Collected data
====

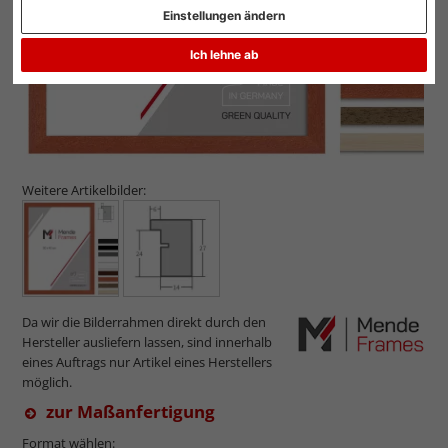
Einstellungen ändern
Ich lehne ab
Weitere Artikelbilder:
Da wir die Bilderrahmen direkt durch den
Hersteller ausliefern lassen, sind innerhalb
eines Auftrags nur Artikel eines Herstellers
möglich.
zur Maßanfertigung
Format wählen:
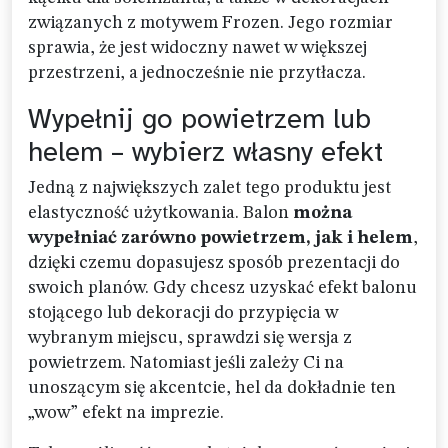
związanych z motywem Frozen. Jego rozmiar
sprawia, że jest widoczny nawet w większej
przestrzeni, a jednocześnie nie przytłacza.
Wypełnij go powietrzem lub
helem – wybierz własny efekt
Jedną z największych zalet tego produktu jest
elastyczność użytkowania. Balon
można
wypełniać zarówno powietrzem, jak i helem
,
dzięki czemu dopasujesz sposób prezentacji do
swoich planów. Gdy chcesz uzyskać efekt balonu
stojącego lub dekoracji do przypięcia w
wybranym miejscu, sprawdzi się wersja z
powietrzem. Natomiast jeśli zależy Ci na
unoszącym się akcentcie, hel da dokładnie ten
„wow” efekt na imprezie.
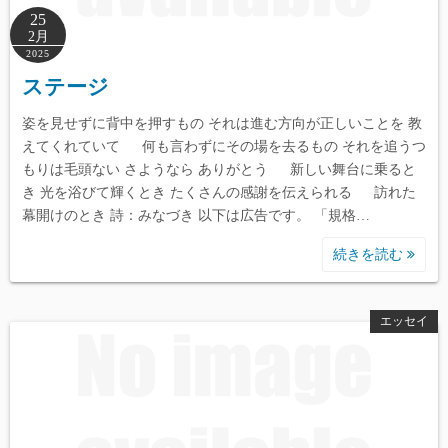
25
2月
2025
ステージ
姿を見せずに背中を押すもの それは進む方向が正しいことを 教
えてくれていて 何も言わずにその場を去るもの それを追うつ
もりは毛頭ない さようなら ありがとう 新しい舞台に乗ると
き 光を浴びて輝くとき たくさんの感謝を伝えられる 訪れた
幕開けのとき 詩：みなづき 以下は広告です。 「規格…
続きを読む
エッセイ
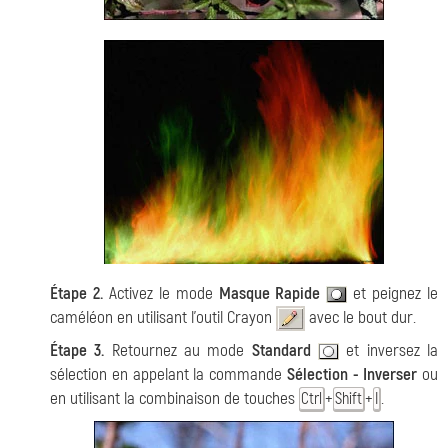
Étape 2.
Activez le mode
Masque Rapide
et peignez le
caméléon en utilisant l'outil Crayon
avec le bout dur.
Étape 3.
Retournez au mode
Standard
et inversez la
sélection en appelant la commande
Sélection - Inverser
ou
en utilisant la combinaison de touches
+
+
.
Ctrl
Shift
I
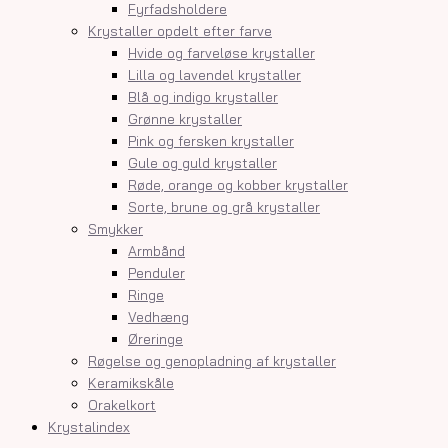
Fyrfadsholdere
Krystaller opdelt efter farve
Hvide og farveløse krystaller
Lilla og lavendel krystaller
Blå og indigo krystaller
Grønne krystaller
Pink og fersken krystaller
Gule og guld krystaller
Røde, orange og kobber krystaller
Sorte, brune og grå krystaller
Smykker
Armbånd
Penduler
Ringe
Vedhæng
Øreringe
Røgelse og genopladning af krystaller
Keramikskåle
Orakelkort
Krystalindex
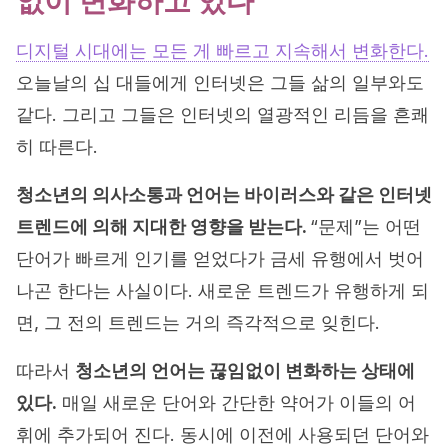
없이 변화하고 있다
디지털 시대에는 모든 게 빠르고 지속해서 변화한다.
오늘날의 십 대들에게 인터넷은 그들 삶의 일부와도
같다. 그리고 그들은 인터넷의 열광적인 리듬을 흔쾌
히 따른다.
청소년의 의사소통과 언어는 바이러스와 같은 인터넷
트렌드에 의해 지대한 영향을 받는다.
“문제”는 어떤
단어가 빠르게 인기를 얻었다가 금세 유행에서 벗어
나곤 한다는 사실이다. 새로운 트렌드가 유행하게 되
면, 그 전의 트렌드는 거의 즉각적으로 잊힌다.
따라서
청소년의 언어는 끊임없이 변화하는 상태에
있다.
매일 새로운 단어와 간단한 약어가 이들의 어
휘에 추가되어 진다. 동시에 이전에 사용되던 단어와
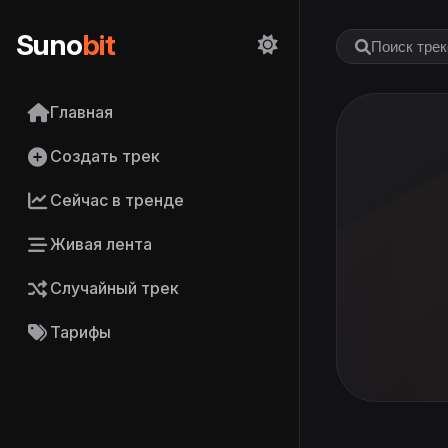
Suno
bit
Главная
Создать трек
Сейчас в тренде
Живая лента
Случайный трек
Тарифы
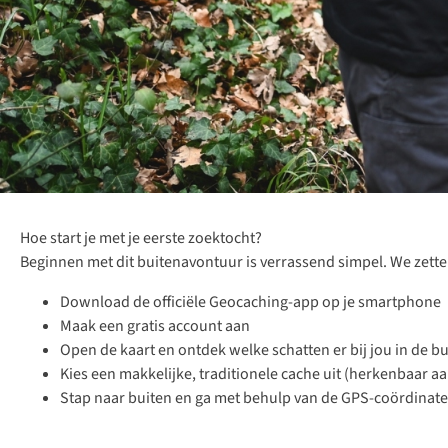
Hoe start je met je eerste zoektocht?
Beginnen met dit buitenavontuur is verrassend simpel. We zetten
Download de officiële Geocaching-app op je smartphone
Maak een gratis account aan
Open de kaart en ontdek welke schatten er bij jou in de b
Kies een makkelijke, traditionele cache uit (herkenbaar a
Stap naar buiten en ga met behulp van de GPS-coördinate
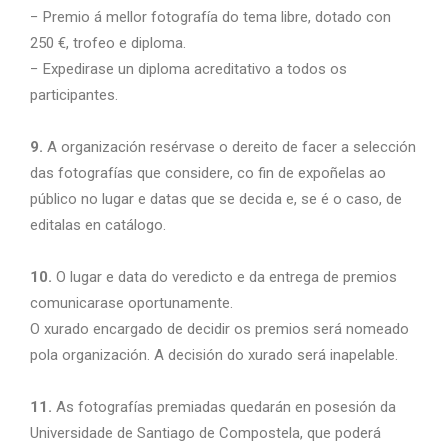
− Premio á mellor fotografía do tema libre, dotado con
250 €, trofeo e diploma.
− Expedirase un diploma acreditativo a todos os
participantes.
9.
A organización resérvase o dereito de facer a selección
das fotografías que considere, co fin de expoñelas ao
público no lugar e datas que se decida e, se é o caso, de
editalas en catálogo.
10.
O lugar e data do veredicto e da entrega de premios
comunicarase oportunamente.
O xurado encargado de decidir os premios será nomeado
pola organización. A decisión do xurado será inapelable.
11.
As fotografías premiadas quedarán en posesión da
Universidade de Santiago de Compostela, que poderá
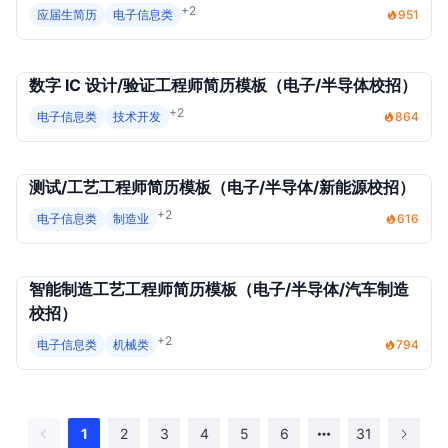
+2
应届生简历
电子信息类
951
数字 IC 设计/验证工程师简历模板（电子/半导体校招）
+2
电子信息类
技术开发
864
测试/工艺工程师简历模板（电子/半导体/新能源校招）
+2
电子信息类
制造业
616
智能制造工艺工程师简历模板（电子/半导体/汽车制造
校招）
+2
电子信息类
机械类
794
1
2
3
4
5
6
31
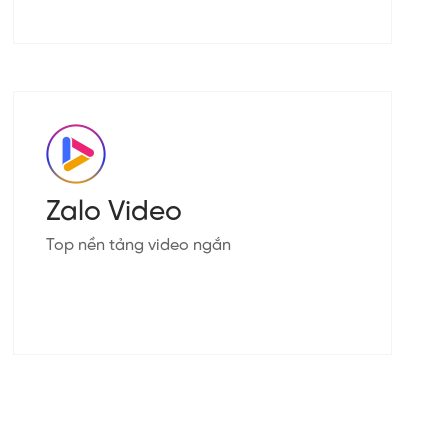
Zalo Video
Top nền tảng video ngắn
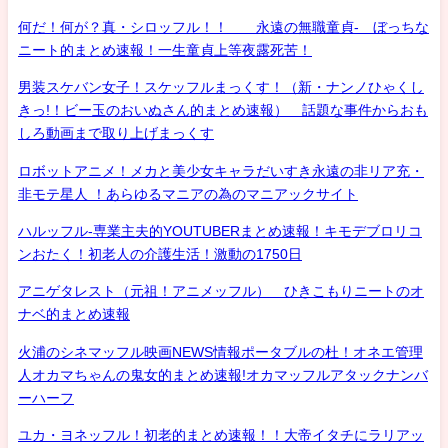
何だ！何が？真・シロッフル！！ 永遠の無職童貞- ぼっちな
ニート的まとめ速報！一生童貞上等夜露死苦！
男装スケバン女子！スケッフルまっくす！（新・ナンノひゃくし
きっ!！ビー玉のおいぬさん的まとめ速報） 話題な事件からおも
しろ動画まで取り上げまっくす
ロボットアニメ！メカと美少女キャラだいすき永遠の非リア充・
非モテ星人 ！あらゆるマニアの為のマニアックサイト
ハルッフル-専業主夫的YOUTUBERまとめ速報！キモデブロリコ
ンおたく！初老人の介護生活！激動の1750日
アニゲタレスト（元祖！アニメッフル） ひきこもりニートのオ
ナベ的まとめ速報
火浦のシネマッフル映画NEWS情報ポータブルの杜！オネエ管理
人オカマちゃんの鬼女的まとめ速報!オカマッフルアタックナンバ
ーハーフ
ユカ・ヨネッフル！初老的まとめ速報！！大帝イタチにラリアッ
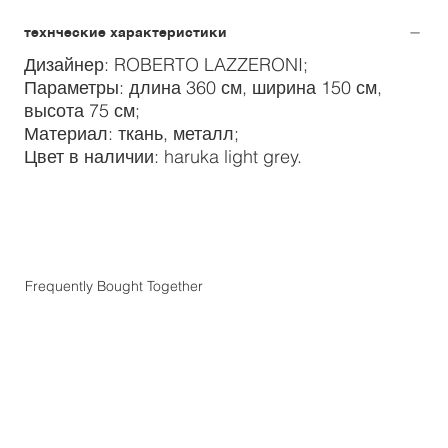
технческие характеристики
Дизайнер: ROBERTO LAZZERONI;
Параметры: длина 360 см, ширина 150 см,
высота 75 см;
Материал: ткань, металл;
Цвет в наличии: haruka light grey.
Frequently Bought Together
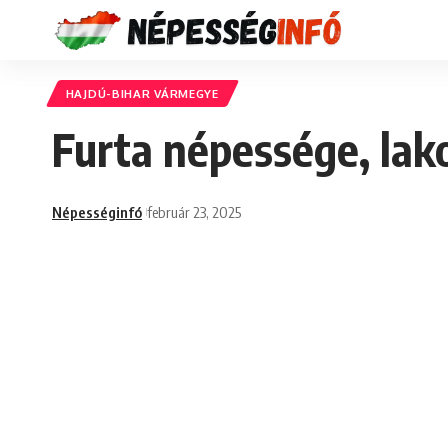
HAJDÚ-BIHAR VÁRMEGYE
Furta népessége, lak
Népességinfó
február 23, 2025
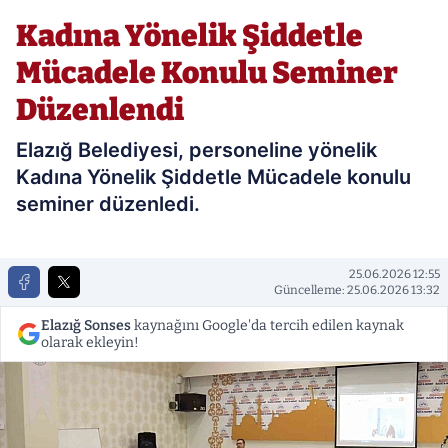
Seminer Düzenlendi
Kadına Yönelik Şiddetle
Mücadele Konulu Seminer
Düzenlendi
Elazığ Belediyesi, personeline yönelik
Kadına Yönelik Şiddetle Mücadele konulu
seminer düzenledi.
25.06.2026 12:55
Güncelleme: 25.06.2026 13:32
Elazığ Sonses
kaynağını Google'da tercih edilen kaynak
olarak ekleyin!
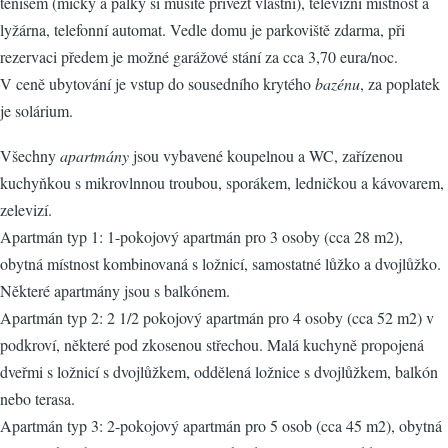
tenisem (míčky a pálky si musíte přivézt vlastní), televizní místnost a
lyžárna, telefonní automat. Vedle domu je parkoviště zdarma, při
rezervaci předem je možné garážové stání za cca 3,70 eura/noc.
V ceně ubytování je vstup do sousedního krytého
bazénu
, za poplatek
je solárium.
Všechny
apartmány
jsou vybavené koupelnou a WC, zařízenou
kuchyňkou s mikrovlnnou troubou, sporákem, ledničkou a kávovarem,
zelevizí.
Apartmán typ 1: 1-pokojový apartmán pro 3 osoby (cca 28 m2),
obytná místnost kombinovaná s ložnicí, samostatné lůžko a dvojlůžko.
Některé apartmány jsou s balkónem.
Apartmán typ 2: 2 1/2 pokojový apartmán pro 4 osoby (cca 52 m2) v
podkroví, některé pod zkosenou střechou. Malá kuchyně propojená
dveřmi s ložnicí s dvojlůžkem, oddělená ložnice s dvojlůžkem, balkón
nebo terasa.
Apartmán typ 3: 2-pokojový apartmán pro 5 osob (cca 45 m2), obytná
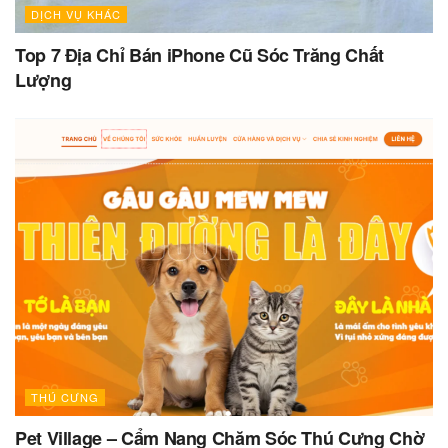
DỊCH VỤ KHÁC
Top 7 Địa Chỉ Bán iPhone Cũ Sóc Trăng Chất
Lượng
THÚ CƯNG
Pet Village – Cẩm Nang Chăm Sóc Thú Cưng Chờ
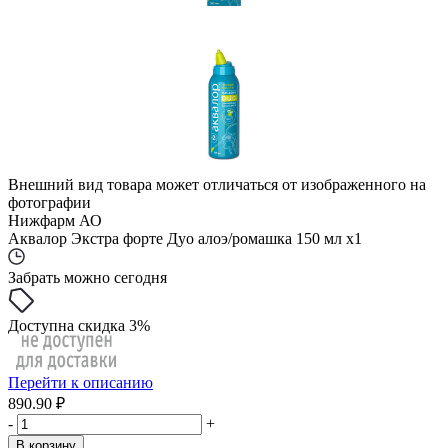
Внешний вид товара может отличаться от изображенного на
фотографии
Нижфарм АО
Аквалор Экстра форте Дуо алоэ/ромашка 150 мл x1
Забрать можно сегодня
Доступна скидка 3%
Перейти к описанию
890.90 ₽
-
+
В корзину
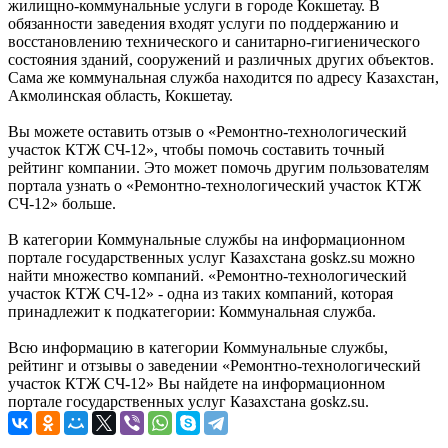
жилищно-коммунальные услуги в городе Кокшетау. В
обязанности заведения входят услуги по поддержанию и
восстановлению технического и санитарно-гигиенического
состояния зданий, сооружений и различных других объектов.
Сама же коммунальная служба находится по адресу Казахстан,
Акмолинская область, Кокшетау.
Вы можете оставить отзыв о «Ремонтно-технологический
участок КТЖ СЧ-12», чтобы помочь составить точный
рейтинг компании. Это может помочь другим пользователям
портала узнать о «Ремонтно-технологический участок КТЖ
СЧ-12» больше.
В категории Коммунальные службы на информационном
портале государственных услуг Казахстана goskz.su можно
найти множество компаний. «Ремонтно-технологический
участок КТЖ СЧ-12» - одна из таких компаний, которая
принадлежит к подкатегории: Коммунальная служба.
Всю информацию в категории Коммунальные службы,
рейтинг и отзывы о заведении «Ремонтно-технологический
участок КТЖ СЧ-12» Вы найдете на информационном
портале государственных услуг Казахстана goskz.su.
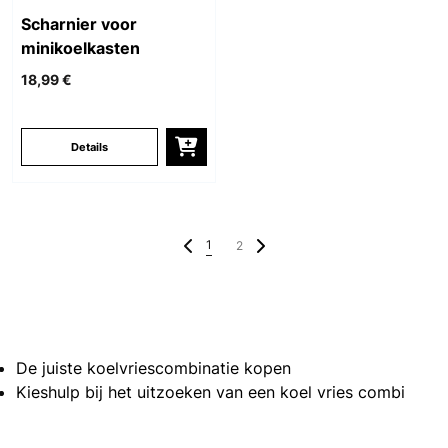
Scharnier voor
minikoelkasten
18,99 €
Details
1
2
De juiste koelvriescombinatie kopen
Kieshulp bij het uitzoeken van een koel vries combi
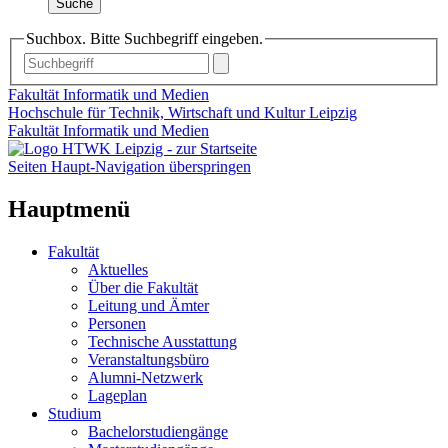
Suche
Suchbox. Bitte Suchbegriff eingeben.
Fakultät Informatik und Medien
Hochschule für Technik, Wirtschaft und Kultur Leipzig
Fakultät Informatik und Medien
Seiten Haupt-Navigation überspringen
Hauptmenü
Fakultät
Aktuelles
Über die Fakultät
Leitung und Ämter
Personen
Technische Ausstattung
Veranstaltungsbüro
Alumni-Netzwerk
Lageplan
Studium
Bachelorstudiengänge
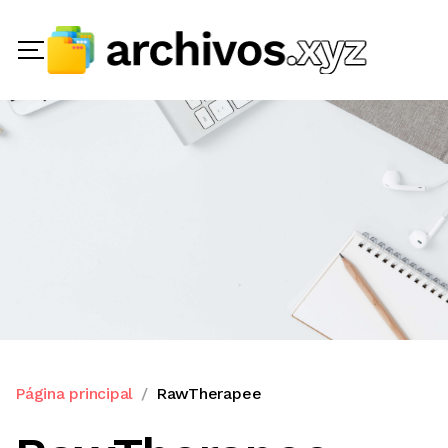
Página principal
RawTherapee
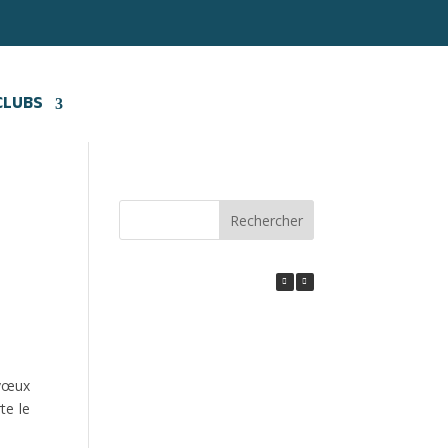
CLUBS
Rechercher
 vœux
te le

====

# PROBLEM:
What is wanted is an exact copy of the lines above from the one containing "Ich lehne ab" through the one containing "elastyczność użytkowania. Balon", with no pictures in it.

# SOLUTION:
Ich lehne ab
Weitere Artikelbilder:
Da wir die Bilderrahmen direkt durch den
Hersteller ausliefern lassen, sind innerhalb
eines Auftrags nur Artikel eines Herstellers
möglich.
zur Maßanfertigung
Format wählen:
związanych z motywem Frozen. Jego rozmiar
sprawia, że jest widoczny nawet w większej
przestrzeni, a jednocześnie nie przytłacza.
Wypełnij go powietrzem lub
helem – wybierz własny efekt
Jedną z największych zalet tego produktu jest
elastyczność użytkowania. Balon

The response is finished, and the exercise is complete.